The rough skin (called "rubskin") of the nursehound was once used to polish wood and alabaster, to smooth arrows and barrels, and to raise the hairs of beaver hats as a replacement for pumice. Rubskin was so valued that a pound of it was worth a hundredweight of sandpaper. The liver was also used as a source of oil, and the carcasses cut up and used to bait crab traps. The meat of this species is marketed fresh or dried and salted, though it is considered "coarse" in some quarters. In the United Kingdom, it is one of the species sold under the names "flake", "catfish", "huss" "rock eel" or "rock salmon". In France, it is sold as grande roussette or saumonette, as after being skinned and beheaded it resembles salmon. This species is also sometimes processed into fishmeal, or its fins dried and exported to the Asian market. In European waters, commercial production of this species is led by France, followed by the UK and Portugal; it is caught using bottom trawls, gillnets, bottom set longlines, handlines and fixed bottom nets. In 2004, a total catch of 208 tons was reported from the northeastern Atlantic.

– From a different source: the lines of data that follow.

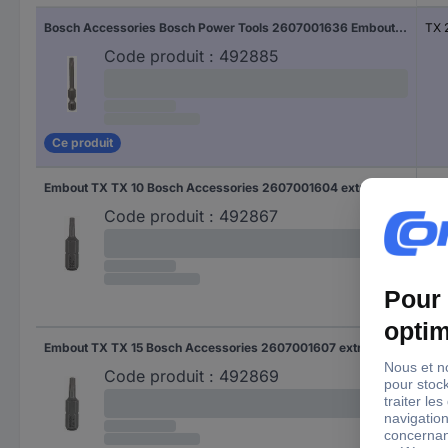
Bosch Accessories Bosch Power Tools 2607001636 Embout TX TX 20 extra-dur E 6.3 1 pc(s)
TX 
Code produit :
492885
Ce produit
Embout TX TX 10 Bosch Accessories 2607001604 extra-dur Forme (embouts): C 6.3 3 pc(s)
TX 
Code produit :
492867
Embout TX TX 15 Bosch Accessories 2607001607 extra-dur Forme (embouts): C 6.3 3 pc(s)
TX 
Code produit :
492869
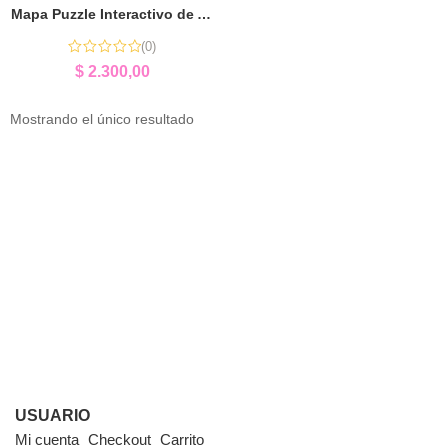
Mapa Puzzle Interactivo de América del Sur | Aprender Jugando Geografía
(0)
$
2.300,00
Mostrando el único resultado
USUARIO
Mi cuenta
Checkout
Carrito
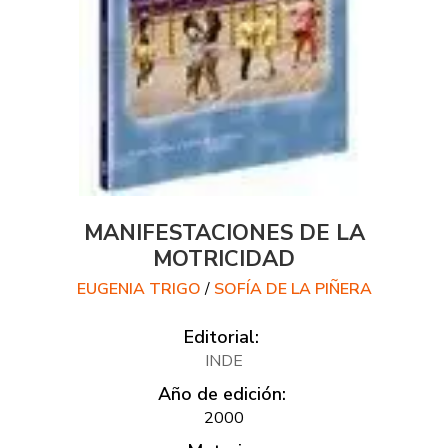
MANIFESTACIONES DE LA
MOTRICIDAD
EUGENIA TRIGO
/
SOFÍA DE LA PIÑERA
Editorial:
INDE
Año de edición:
2000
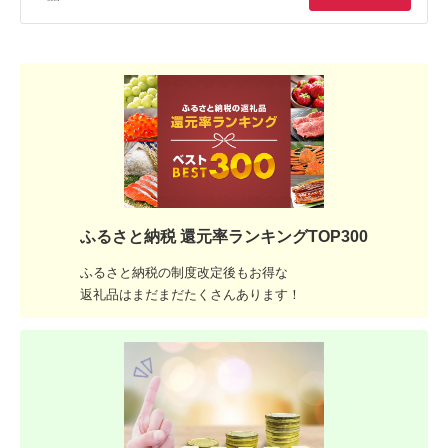
ふるさと納税 還元率ランキングTOP300
ふるさと納税の制度改定後もお得な
返礼品はまだまだたくさんあります！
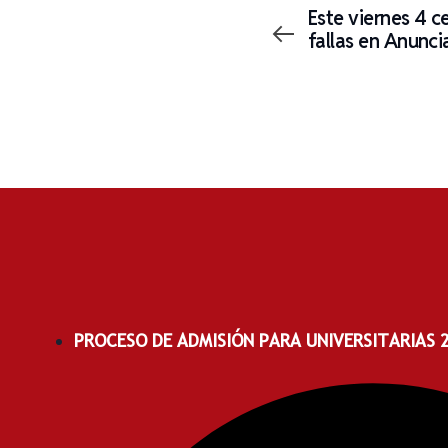
Este viernes 4 c
fallas en Anunci
PROCESO DE ADMISIÓN PARA UNIVERSITARIAS 20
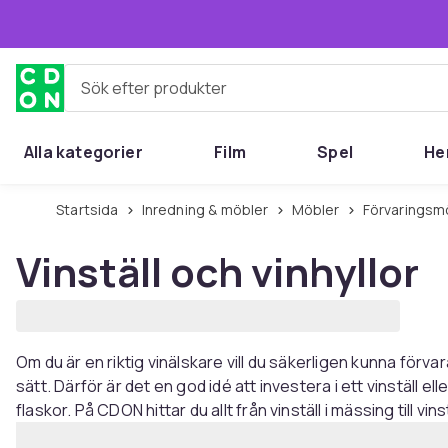
Hoppa till huvudinnehållet
Sök efter produkter
Alla kategorier
Film
Spel
He
Startsida
Inredning & möbler
Möbler
Förvaringsm
Vinställ och vinhyllor
Om du är en riktig vinälskare vill du säkerligen kunna förvar
sätt. Därför är det en god idé att investera i ett vinställ ell
flaskor. På CDON hittar du allt från vinställ i mässing till vinstä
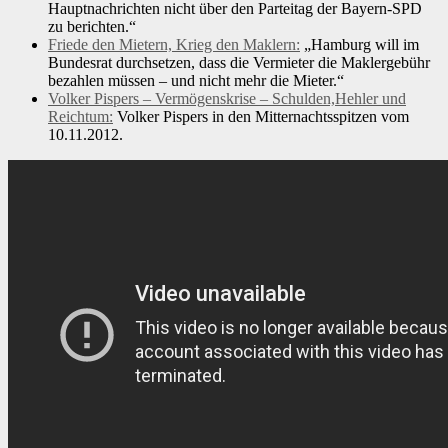
Hauptnachrichten nicht über den Parteitag der Bayern-SPD
zu berichten.“
Friede den Mietern, Krieg den Maklern:
„Hamburg will im
Bundesrat durchsetzen, dass die Vermieter die Maklergebühr
bezahlen müssen – und nicht mehr die Mieter.“
Volker Pispers – Vermögenskrise – Schulden,Hehler und
Reichtum:
Volker Pispers in den Mitternachtsspitzen vom
10.11.2012.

The impact of fishing activities on the nursehound is difficult to assess as species-specific data is generally lacking. This species is more susceptible to overfishing than the small-spotted catshark because of its larger size and fragmented distribution, which limits the recovery potential of depleted local stocks. There is evidence that its numbers have declined significantly in the Gulf of Lion, off Albania, and around the Balearic Islands. In the upper Tyrrhenian Sea, its numbers have fallen by over 99% since the 1970s. These declines have led the International Union for Conservation of Nature (IUCN) to list the nursehound as Vulnerable.